Rather read than listen? 

We’ve included a transcript of this episode below.

 

Suman:

Hey everyone, how's it going? I’m the CEO and co-founder of Marco Experiences. We are a platform that helps companies and teams find best in class experiences. Marco Labs is a podcast that we've started to interview creators, community builders, people, leaders, and we have Andrew Bartlow, who's kind of a combination of all three. 

He's written a book. So I guess he's a creator, certainly a people leader, as well as kind of a community builder. Andrew, really excited to have you on and would love to just kick it off by hearing a bit about your background. And so I think it's expansive within the people leadership space and spans a number of different types of companies, culminating into what you're up to now.

Andrew:

Well, I really appreciate it. Thanks for having me, glad to be a guest on the podcast and a customer of Marco Experiences. As you mentioned, I've had a long human resources career, about 25 years, right after grad school. I'm one of the few people that didn't fall into it.

I actually studied for this and continued through, you know, some giant companies that we've all heard of.
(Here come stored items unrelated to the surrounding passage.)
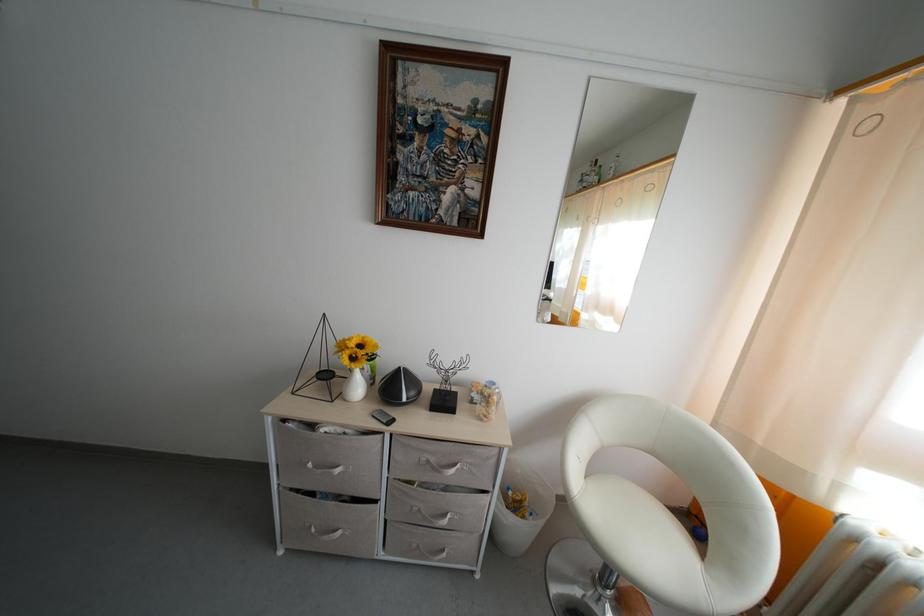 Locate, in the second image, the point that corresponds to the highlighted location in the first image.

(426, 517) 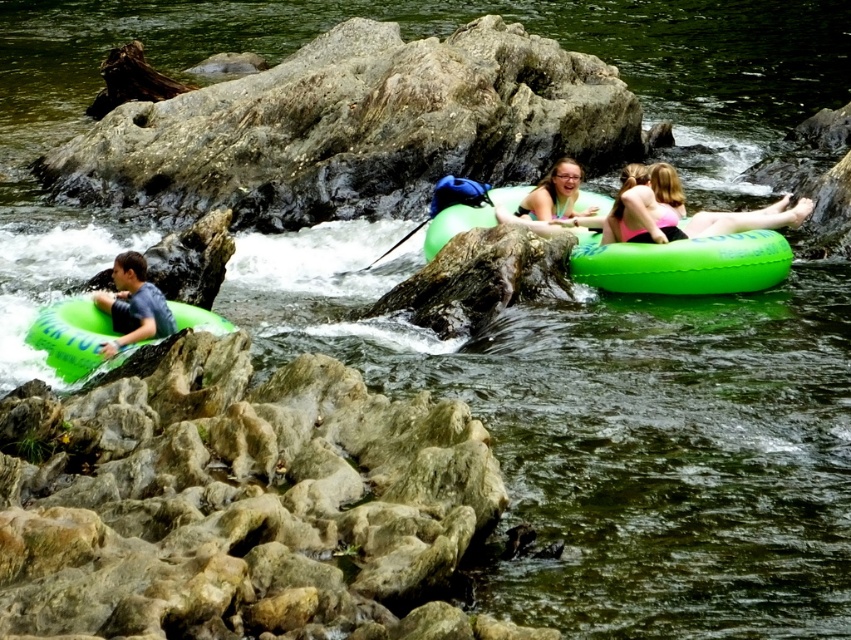 You are navigating a small drone over the river and need to land it precisely on the matte green tube at left. What are the coordinates where you should aim the drone?

The coordinates for the matte green tube at left are at point (133, 305).

You are navigating a rocky river and see the green rubber raft at center and the green rubber tube at left. Which one is positioned to the right side of the other?

The green rubber raft at center is to the right of the green rubber tube at left, so the raft is positioned to the right side of the tube.

You are standing on the riverbank and see the matte green tube at left floating downstream. If you want to reach it before it goes over the small waterfall 50 meters away, can you make it if you run at 6 meters per second?

The distance between you and the matte green tube at left is 44.46 meters. If you run at 6 meters per second, you can cover the distance in about 7.41 seconds. Since the waterfall is 50 meters away, which is farther than 44.46 meters, you would reach the tube before it reaches the waterfall. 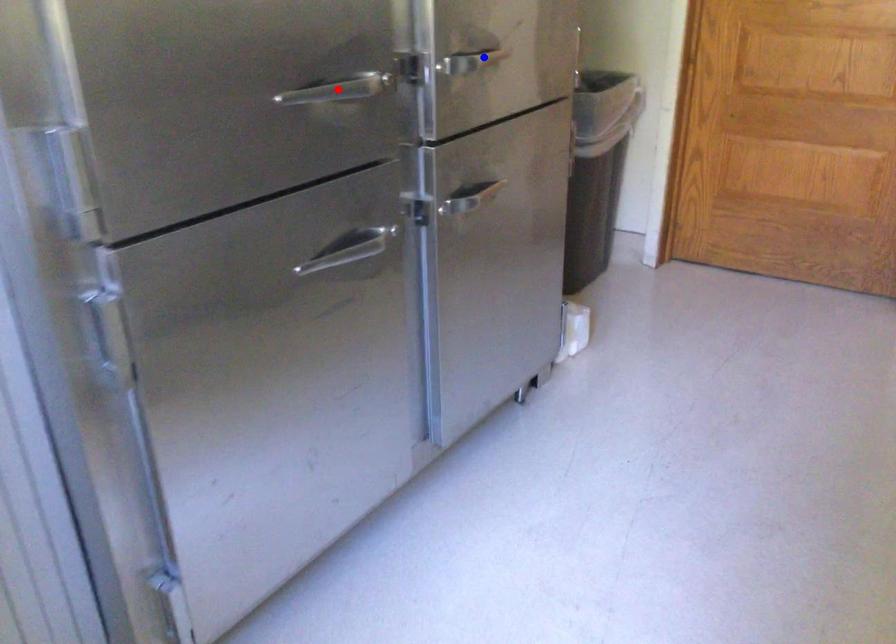 Question: Which of the two points in the image is closer to the camera?

Choices:
 (A) Blue point is closer.
 (B) Red point is closer.

Answer: (B) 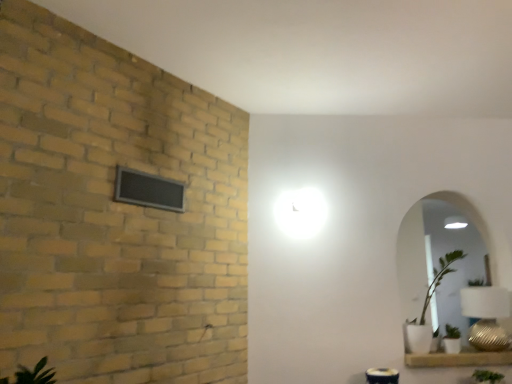 Question: Is gold textured table lamp at lower right next to white glossy mirror at right?

Choices:
 (A) yes
 (B) no

Answer: (B)

Question: Can you confirm if gold textured table lamp at lower right is bigger than white glossy mirror at right?

Choices:
 (A) no
 (B) yes

Answer: (A)

Question: Is the depth of gold textured table lamp at lower right greater than that of white glossy mirror at right?

Choices:
 (A) no
 (B) yes

Answer: (A)

Question: Is gold textured table lamp at lower right thinner than white glossy mirror at right?

Choices:
 (A) yes
 (B) no

Answer: (B)

Question: Does gold textured table lamp at lower right have a smaller size compared to white glossy mirror at right?

Choices:
 (A) no
 (B) yes

Answer: (B)

Question: Can you confirm if gold textured table lamp at lower right is wider than white glossy mirror at right?

Choices:
 (A) no
 (B) yes

Answer: (B)

Question: From the image's perspective, is black mesh window at upper left above white glossy mirror at right?

Choices:
 (A) yes
 (B) no

Answer: (A)

Question: Is black mesh window at upper left not inside white glossy mirror at right?

Choices:
 (A) no
 (B) yes

Answer: (B)

Question: Does black mesh window at upper left lie in front of white glossy mirror at right?

Choices:
 (A) yes
 (B) no

Answer: (A)

Question: Considering the relative sizes of black mesh window at upper left and white glossy mirror at right in the image provided, is black mesh window at upper left shorter than white glossy mirror at right?

Choices:
 (A) yes
 (B) no

Answer: (A)

Question: Is black mesh window at upper left at the right side of white glossy mirror at right?

Choices:
 (A) yes
 (B) no

Answer: (B)

Question: Can you confirm if black mesh window at upper left is positioned to the left of white glossy mirror at right?

Choices:
 (A) no
 (B) yes

Answer: (B)

Question: Is white ceramic window sill at lower right facing away from black mesh window at upper left?

Choices:
 (A) no
 (B) yes

Answer: (A) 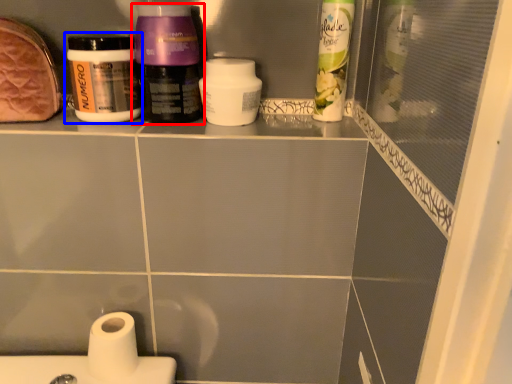 Question: Which object appears farthest to the camera in this image, bottle (highlighted by a red box) or bottle (highlighted by a blue box)?

Choices:
 (A) bottle
 (B) bottle

Answer: (B) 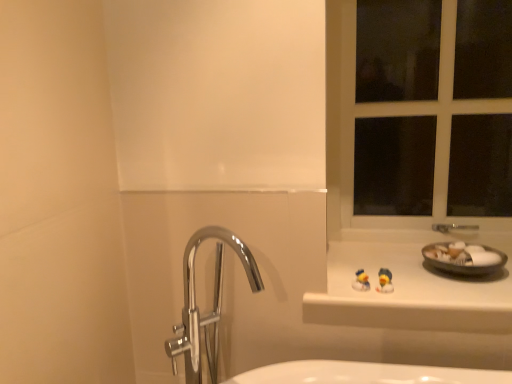 This screenshot has width=512, height=384. What are the coordinates of `vacant area on top of white glossy counter top at upper right (from a real-world perspective)` in the screenshot? It's located at pyautogui.click(x=407, y=273).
Some startups, most of which are not around, some have been pretty successful and then a bunch of midcap organizations as well. Had a big, big break maybe four years ago. Actually I guess it was more like seven or eight years ago.

I had my first chief HR officer role at a public company and it went through, and had a great exit and started consulting, wrote my bucket list book and started the People Leader Accelerator community. To help other HR leaders be more successful at start.

Suman:

That is awesome. And I think it's a lot of career to pack it into kind of a minute here. But it's, we actually were able to meet in person, I guess last Sunday, and I was able to meet some of the folks that you work with in People Leader Accelerator, who obviously had great things to say about you. I think we can see your book in the background, maybe.

You know, what's the book about? What's it? What's it called? 

Andrew:

It’s a labor of love, certainly a labor. The book is called Scaling for Success: People Priorities for High-Growth Organizations, and it was published by Columbia University Business Press. So we just found my coauthor is a PhD management and organizational behavior professor.

And, we'd been talking about this bucket list book idea, like, hey, how could he and I be helpful to the broader community of HR practitioners, like what would be useful to put out there in the world? Yeah, here, I'm based in the San Francisco Bay Area. You have the tech cradle of innovation, lots of startups, as you know, and lots of growth and lots of challenges come with that.

And we had not found anything that really served that community. Lots of people trying to make playbooks and checklists and, you know, some people go back for a master's degree and we wanted to just speak to that community niche that it is. But people leaders at high growth organizations have some unique challenges and how can we be helpful to them?

So it was published, officially in print in July, and I found out I had an audio book a few weeks after that. And you know, just getting in more people's hands. I don't make a heck of a lot of money out of it. It's like a 10th of a 10th. A publisher gets to keep that, but more so it's about being useful to the community out there.

Suman:

Yeah. Well they congrats on the book. That's a huge accomplishment, I'm sure. Especially now even more useful as people leaders have tons of challenges they're trying to navigate. And so people leader, what is that? It came out of the book a bit. 

Andrew:

Yeah, People Leader Accelerator, that is. We call it PL. It's a mouthful to say, no matter how you get to it, we were thoughtful about this being an accelerator, you know, it's intended to help these high growth companies move fast. More successfully and likewise, their human resources leaders scale up and be more successful.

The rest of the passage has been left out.